What is being asked
Below are records; count the lines among them that include the string "Tourfarbe", and state only the number.

Exercise material

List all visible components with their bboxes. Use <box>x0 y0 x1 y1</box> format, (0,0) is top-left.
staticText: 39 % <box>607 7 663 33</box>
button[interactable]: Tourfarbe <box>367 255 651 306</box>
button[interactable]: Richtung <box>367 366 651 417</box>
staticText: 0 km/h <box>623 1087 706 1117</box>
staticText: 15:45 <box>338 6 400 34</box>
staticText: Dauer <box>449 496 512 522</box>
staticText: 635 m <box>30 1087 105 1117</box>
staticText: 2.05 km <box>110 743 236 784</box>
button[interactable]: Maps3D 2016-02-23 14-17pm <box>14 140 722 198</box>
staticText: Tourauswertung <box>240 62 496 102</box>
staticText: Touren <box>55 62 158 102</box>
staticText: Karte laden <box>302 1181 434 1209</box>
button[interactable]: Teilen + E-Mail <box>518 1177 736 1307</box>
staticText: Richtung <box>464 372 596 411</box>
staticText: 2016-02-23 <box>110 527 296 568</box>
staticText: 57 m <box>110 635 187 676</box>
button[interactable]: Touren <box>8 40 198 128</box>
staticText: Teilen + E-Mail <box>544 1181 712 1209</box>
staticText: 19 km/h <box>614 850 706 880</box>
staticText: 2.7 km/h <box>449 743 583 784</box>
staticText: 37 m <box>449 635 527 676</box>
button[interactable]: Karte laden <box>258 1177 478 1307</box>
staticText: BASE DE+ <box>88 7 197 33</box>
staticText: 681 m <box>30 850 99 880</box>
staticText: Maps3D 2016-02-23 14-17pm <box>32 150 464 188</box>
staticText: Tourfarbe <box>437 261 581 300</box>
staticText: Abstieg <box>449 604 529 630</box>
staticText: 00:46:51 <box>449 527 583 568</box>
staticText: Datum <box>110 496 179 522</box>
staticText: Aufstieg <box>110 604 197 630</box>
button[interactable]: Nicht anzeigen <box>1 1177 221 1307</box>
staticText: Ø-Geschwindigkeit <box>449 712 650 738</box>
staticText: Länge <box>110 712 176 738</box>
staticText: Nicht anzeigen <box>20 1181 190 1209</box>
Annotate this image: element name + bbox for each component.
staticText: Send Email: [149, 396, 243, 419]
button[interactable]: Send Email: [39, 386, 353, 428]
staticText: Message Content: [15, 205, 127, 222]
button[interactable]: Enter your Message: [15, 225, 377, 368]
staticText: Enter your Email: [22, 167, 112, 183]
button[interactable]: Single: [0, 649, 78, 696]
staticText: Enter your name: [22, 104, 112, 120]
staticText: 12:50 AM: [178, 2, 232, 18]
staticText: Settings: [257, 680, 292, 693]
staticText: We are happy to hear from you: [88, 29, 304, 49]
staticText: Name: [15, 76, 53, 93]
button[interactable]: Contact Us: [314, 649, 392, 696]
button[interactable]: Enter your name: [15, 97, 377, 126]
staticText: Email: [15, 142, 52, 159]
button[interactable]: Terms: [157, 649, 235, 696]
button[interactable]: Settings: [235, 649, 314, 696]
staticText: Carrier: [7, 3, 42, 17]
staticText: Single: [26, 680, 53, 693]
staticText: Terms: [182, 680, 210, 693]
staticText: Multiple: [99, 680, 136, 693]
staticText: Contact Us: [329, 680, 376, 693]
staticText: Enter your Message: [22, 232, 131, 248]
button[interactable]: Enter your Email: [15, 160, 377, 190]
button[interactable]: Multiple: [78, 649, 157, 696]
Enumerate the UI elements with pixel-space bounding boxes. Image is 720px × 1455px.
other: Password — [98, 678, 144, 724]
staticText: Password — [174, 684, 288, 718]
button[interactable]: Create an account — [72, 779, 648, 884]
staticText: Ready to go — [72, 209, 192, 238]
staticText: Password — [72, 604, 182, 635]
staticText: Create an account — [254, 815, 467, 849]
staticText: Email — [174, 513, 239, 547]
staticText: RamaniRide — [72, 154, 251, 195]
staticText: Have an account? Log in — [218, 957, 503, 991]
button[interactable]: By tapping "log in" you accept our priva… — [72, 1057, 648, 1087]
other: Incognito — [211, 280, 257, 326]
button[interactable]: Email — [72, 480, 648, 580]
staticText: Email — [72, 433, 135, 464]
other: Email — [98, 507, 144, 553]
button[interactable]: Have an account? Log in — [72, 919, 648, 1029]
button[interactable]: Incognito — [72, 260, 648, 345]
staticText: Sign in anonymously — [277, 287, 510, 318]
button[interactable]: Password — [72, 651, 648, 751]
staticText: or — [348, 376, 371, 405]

Solution for this task
2